Optimizing and Profiling During the Samsung Galaxy GameDev-Fortnite Collaboration
Fortnite is the longest-lasting collaborative project undertaken by the Galaxy GameDev team, starting back in February 2018. We worked on Fortnite for over a year with Epic Games, both in Korea and in Cary, North Carolina.
Each game and each game developer needs unique treatment. Each development camp raises different challenges, requires different techniques, and sometimes targets different rendering quality. The issues that are raised and the performance levels that must be reached always vary, so different optimizations need to be applied to each game.
Fortnite is developed directly by Epic Games, which makes it a good test-bed for checking for bugs and performance problems in the latest version of Unreal Engine. Once the optimizations that we applied for Fortnite had been proven to be stable, they could be incorporated into the main Unreal Engine branch for the next release. Unreal Engine already offered some support for game development using Vulkan, but Samsung’s work on UE4 helps game developers to achieve better performance - and this was the main goal of our involvement in the project.
This article identifies significant areas that we worked on during the project, including how we optimized performance in collaborating with Epic Games, we resolved confronted issues.
The first tasks during the collaboration were analysis and support of the OpenGL ES build, and implementing a basic Vulkan back end for the renderer: Unreal Engine already had some experimental Vulkan support, but we needed the code to be more production-ready before proper optimization could begin. This initial level of UE4 Vulkan support meant that we could properly compare GLES and Vulkan performance.
Mature GLES drivers achieve good performance by containing many application-specific code paths and heuristics. However, these optimizations add some overheads that “bloat” the driver for new, well-written applications. The more explicit Vulkan API can avoid the overhead of this “driver magic”, and we found that our initial Vulkan rendering implementation already outperformed the GLES code even before we prioritised optimization. However, the Vulkan code path sometimes exhibited rendering issues which needed to be fixed.

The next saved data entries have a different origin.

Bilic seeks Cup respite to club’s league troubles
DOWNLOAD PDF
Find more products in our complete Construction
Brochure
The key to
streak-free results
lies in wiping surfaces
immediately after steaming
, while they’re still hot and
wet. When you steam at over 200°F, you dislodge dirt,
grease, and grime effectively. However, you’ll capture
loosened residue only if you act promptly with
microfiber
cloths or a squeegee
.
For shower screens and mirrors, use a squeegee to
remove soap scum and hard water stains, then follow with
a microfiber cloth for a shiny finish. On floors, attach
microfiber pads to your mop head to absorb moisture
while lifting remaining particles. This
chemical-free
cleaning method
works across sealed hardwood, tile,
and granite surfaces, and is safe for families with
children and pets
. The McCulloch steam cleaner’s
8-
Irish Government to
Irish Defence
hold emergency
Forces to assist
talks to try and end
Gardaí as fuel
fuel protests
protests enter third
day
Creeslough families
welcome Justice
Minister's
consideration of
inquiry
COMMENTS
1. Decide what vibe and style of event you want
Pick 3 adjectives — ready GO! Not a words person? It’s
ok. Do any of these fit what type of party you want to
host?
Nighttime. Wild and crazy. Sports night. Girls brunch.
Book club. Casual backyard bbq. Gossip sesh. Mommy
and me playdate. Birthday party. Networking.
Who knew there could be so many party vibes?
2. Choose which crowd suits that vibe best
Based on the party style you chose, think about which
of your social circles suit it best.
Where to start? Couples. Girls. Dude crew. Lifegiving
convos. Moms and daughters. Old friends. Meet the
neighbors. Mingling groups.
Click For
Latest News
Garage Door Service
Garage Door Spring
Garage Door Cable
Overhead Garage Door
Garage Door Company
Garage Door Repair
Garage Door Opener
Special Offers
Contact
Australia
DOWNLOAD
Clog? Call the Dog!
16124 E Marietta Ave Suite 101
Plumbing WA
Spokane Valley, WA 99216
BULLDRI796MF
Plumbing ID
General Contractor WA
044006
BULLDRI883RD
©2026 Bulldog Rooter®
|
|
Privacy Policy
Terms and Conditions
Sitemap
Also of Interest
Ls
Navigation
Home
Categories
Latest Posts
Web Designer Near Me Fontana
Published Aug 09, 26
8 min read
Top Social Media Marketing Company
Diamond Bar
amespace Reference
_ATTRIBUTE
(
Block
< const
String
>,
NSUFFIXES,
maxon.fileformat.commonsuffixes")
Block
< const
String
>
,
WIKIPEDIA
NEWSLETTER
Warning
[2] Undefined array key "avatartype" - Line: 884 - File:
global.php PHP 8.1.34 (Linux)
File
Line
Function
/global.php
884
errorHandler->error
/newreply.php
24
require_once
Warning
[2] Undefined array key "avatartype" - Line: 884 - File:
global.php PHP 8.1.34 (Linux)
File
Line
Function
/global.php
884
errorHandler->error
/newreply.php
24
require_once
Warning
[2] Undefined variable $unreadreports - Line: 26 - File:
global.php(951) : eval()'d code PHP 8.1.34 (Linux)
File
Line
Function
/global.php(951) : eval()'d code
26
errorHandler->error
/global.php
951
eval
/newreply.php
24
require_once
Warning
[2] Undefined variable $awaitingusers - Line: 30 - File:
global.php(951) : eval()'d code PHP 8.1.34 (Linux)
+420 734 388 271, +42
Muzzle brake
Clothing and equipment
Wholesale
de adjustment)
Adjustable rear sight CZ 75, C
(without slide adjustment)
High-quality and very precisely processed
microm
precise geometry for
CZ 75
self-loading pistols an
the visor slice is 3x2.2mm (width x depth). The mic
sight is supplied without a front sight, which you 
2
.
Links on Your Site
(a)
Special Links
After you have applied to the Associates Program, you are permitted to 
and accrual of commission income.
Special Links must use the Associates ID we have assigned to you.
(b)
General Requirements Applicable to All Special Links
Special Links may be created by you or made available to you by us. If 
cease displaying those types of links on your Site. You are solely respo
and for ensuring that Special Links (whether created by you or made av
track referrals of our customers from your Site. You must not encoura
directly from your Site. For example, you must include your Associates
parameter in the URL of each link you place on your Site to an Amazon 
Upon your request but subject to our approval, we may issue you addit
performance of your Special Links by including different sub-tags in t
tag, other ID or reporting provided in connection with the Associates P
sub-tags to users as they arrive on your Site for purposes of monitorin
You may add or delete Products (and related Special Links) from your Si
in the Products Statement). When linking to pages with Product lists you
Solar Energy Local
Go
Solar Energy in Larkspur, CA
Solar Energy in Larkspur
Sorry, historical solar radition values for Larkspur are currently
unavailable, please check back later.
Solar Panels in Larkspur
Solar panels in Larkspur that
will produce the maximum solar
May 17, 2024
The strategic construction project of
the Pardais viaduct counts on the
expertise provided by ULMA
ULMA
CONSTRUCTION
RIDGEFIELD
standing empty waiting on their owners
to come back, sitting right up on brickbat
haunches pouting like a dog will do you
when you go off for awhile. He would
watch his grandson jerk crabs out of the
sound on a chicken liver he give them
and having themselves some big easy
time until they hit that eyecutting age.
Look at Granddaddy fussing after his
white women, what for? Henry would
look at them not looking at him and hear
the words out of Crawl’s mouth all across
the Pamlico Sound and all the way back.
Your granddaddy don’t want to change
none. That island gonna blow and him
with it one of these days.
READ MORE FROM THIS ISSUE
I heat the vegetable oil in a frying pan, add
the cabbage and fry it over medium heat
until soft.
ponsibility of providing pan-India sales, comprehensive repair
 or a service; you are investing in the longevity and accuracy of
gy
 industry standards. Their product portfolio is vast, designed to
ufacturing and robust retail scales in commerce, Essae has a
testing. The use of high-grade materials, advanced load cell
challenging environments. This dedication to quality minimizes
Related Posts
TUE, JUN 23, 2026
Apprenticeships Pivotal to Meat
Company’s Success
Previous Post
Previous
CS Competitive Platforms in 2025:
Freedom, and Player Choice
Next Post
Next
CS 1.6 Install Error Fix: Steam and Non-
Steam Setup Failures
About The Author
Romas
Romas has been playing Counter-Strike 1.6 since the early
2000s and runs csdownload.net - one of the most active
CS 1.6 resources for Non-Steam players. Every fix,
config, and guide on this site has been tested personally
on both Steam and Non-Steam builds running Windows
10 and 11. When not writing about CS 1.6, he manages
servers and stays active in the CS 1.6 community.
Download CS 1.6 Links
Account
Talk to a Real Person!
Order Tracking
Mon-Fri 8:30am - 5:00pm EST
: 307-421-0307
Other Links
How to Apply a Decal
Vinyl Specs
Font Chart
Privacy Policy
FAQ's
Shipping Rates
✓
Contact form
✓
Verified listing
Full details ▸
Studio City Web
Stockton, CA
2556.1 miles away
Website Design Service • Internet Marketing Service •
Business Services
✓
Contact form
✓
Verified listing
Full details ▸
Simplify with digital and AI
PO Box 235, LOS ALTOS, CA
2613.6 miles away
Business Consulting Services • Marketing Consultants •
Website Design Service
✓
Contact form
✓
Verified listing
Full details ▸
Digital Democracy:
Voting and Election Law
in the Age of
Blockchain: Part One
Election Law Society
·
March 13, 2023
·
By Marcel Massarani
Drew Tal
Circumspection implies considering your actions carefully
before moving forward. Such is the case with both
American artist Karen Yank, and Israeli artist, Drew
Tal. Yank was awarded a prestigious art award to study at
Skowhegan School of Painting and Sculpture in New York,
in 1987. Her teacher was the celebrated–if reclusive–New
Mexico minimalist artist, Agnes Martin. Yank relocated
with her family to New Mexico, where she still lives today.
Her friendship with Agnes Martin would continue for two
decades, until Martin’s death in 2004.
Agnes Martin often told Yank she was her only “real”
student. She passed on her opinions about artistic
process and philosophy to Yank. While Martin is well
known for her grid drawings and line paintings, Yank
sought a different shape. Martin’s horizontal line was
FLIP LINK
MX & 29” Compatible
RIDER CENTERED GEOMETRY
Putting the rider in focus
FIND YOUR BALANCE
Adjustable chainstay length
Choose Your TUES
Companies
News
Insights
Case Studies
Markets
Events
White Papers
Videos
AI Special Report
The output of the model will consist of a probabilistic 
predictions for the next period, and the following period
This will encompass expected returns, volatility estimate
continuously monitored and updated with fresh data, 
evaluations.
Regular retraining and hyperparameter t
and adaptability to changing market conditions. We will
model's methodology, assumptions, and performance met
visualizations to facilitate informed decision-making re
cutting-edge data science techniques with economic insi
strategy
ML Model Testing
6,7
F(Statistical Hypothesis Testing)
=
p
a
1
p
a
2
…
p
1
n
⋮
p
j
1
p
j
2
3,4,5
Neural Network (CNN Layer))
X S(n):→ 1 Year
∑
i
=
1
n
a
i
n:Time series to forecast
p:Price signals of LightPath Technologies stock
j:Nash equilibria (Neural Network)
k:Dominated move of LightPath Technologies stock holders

The performance figures in the diagram above come from a Mali device during our initial profiling of our new Vulkan code. They showed that 100% of the GPU performance was being used. However, another performance measurement result from an Adreno device, shown below, showed that it used less of the available GPU resources than Mali; we needed to be sure whether the low performance that we were seeing was limited by the GPU or CPU. On further investigation, we found that the appearance of being GPU-bound on Mali was a bug of the GameBench tool - and that in fact Fortnite was a CPU-bound case.
For confirmation that this discovery was correct, we performed tests that limited the CPU and GPU clock speeds to confirm which side was causing the bottleneck. Results are shown in the table below. When both the CPU and GPU clock speeds were restricted, performance was just 10.8 FPS. When only the GPU was restricted, we achieved 18.4 FPS - a much higher performance than we saw in the first test. With only the CPU limited in clock speed, we saw a figure of 11.7 FPS - not very different from the first run. These results gave us confidence that the game was indeed CPU bound.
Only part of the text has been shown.